Take Bedrich Moldan’s case. Sacked early this year as Czech environment minister, Moldan admits he talked with StB agents. “I did not throw them out the door because I was convinced this was a normal part of life under a communist regime,” he says. But he claims he never became a collaborator, and StB records list him only as a “candidate” for recruitment. The Czech government admitted it had no evidence that he acted as an informer but said “misuse cannot be ruled out.” Some StB files may have been falsified by recruiters to pad their rosters. Jaromir Gebas, a former national-park official, was fingered by two border guards who later testified that they “recruited” him without his knowledge and forged his signature on a collaboration agreement.

Even “airtight” cases raise troublesome questions, During a student fellowship in Austria in 1961, Rudolf Zukal at first rebuffed requests from a Czechoslovak diplomat to report on his meetings with U.S. students. But when the diplomat, an StB agent, threatened to expose an affair he was having with a married Austrian woman, Zukal agreed to talk. He insists that he warned the U.S. students they were under surveillance, and that he told the diplomat nothing incriminating. It was the only time Zukal was listed as an StB collaborator; he became a well-known dissident and was classified as an “enemy.” After his election to Parliament in 1990, the lustrace commission, citing the 1961 meeting, demanded Zukal resign. He refused and was publicly branded as a collaborator. “We live in the country of Kafka, and this is Kafkaesque,” he says.

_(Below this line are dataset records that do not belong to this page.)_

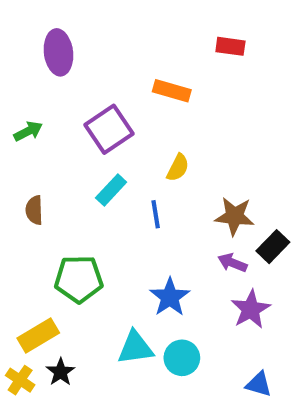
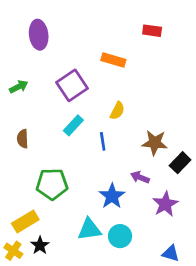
purple arrow: (232, 263) -> (140, 177), moved

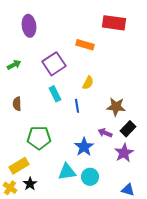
red rectangle: (152, 31) -> (114, 23), size x1.6
cyan rectangle: (73, 125) -> (55, 94), turned -70
black rectangle: (180, 163) -> (128, 129), moved

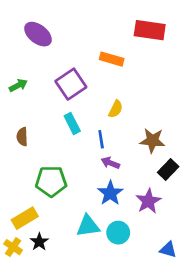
purple ellipse: (29, 26) -> (38, 34), turned -45
purple arrow: (105, 133) -> (110, 163), moved
purple star: (124, 153) -> (148, 201), moved

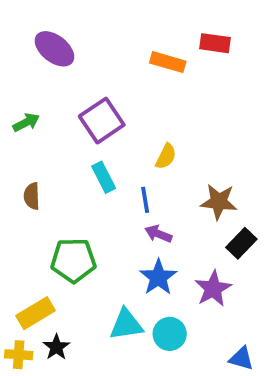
red rectangle: (150, 30) -> (215, 43), size x0.7
orange rectangle: (112, 59) -> (168, 62), moved
yellow cross: (13, 247) -> (19, 355), turned -30

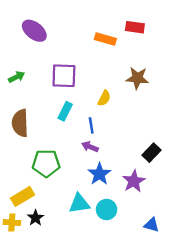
purple square: (102, 121) -> (64, 76), turned 36
cyan rectangle: (104, 177) -> (65, 111), turned 54
brown semicircle: (32, 196) -> (20, 123), size x1.6
brown star: (219, 202) -> (137, 78), moved
purple arrow: (158, 234) -> (90, 147), moved

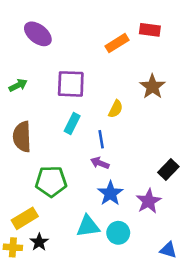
orange rectangle: (105, 39) -> (117, 43), turned -48
brown star: (137, 78) -> (152, 87), turned 30

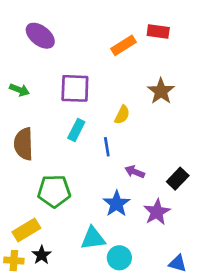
green arrow: (18, 85) -> (19, 90), turned 48
purple arrow: (100, 163) -> (135, 172), moved
cyan circle: (118, 233) -> (119, 258), moved

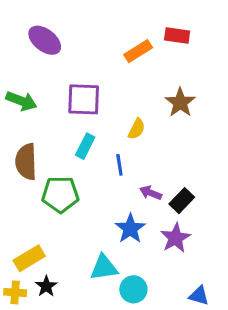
green arrow: (19, 90) -> (21, 101), size x1.4
black rectangle: (178, 179) -> (182, 201), moved
green pentagon: (54, 191) -> (60, 194), moved

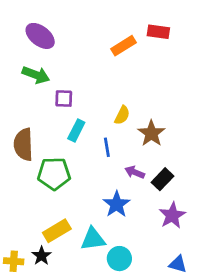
purple square: (84, 99) -> (64, 99), moved, size x0.6
green arrow: (21, 101) -> (36, 75), moved
brown star: (180, 103) -> (151, 133), moved
purple star: (175, 238) -> (172, 215), moved
yellow rectangle: (29, 258) -> (57, 231), moved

Lustrace has given new life to the very institution it was supposed to destroy-the StB, whose files can still undo reputations. That irony has not been lost on President Havel, who has yet to take a strong stand on lustrace. “It’s exactly what would interest me in a play,” he told the Czech weekly Mlady Svet. “The situation of someone who felt he’d made it through the [communist] system unscathed and suddenly is terrified that maybe he hasn’t after all.” Trouble is, lustrace is real life.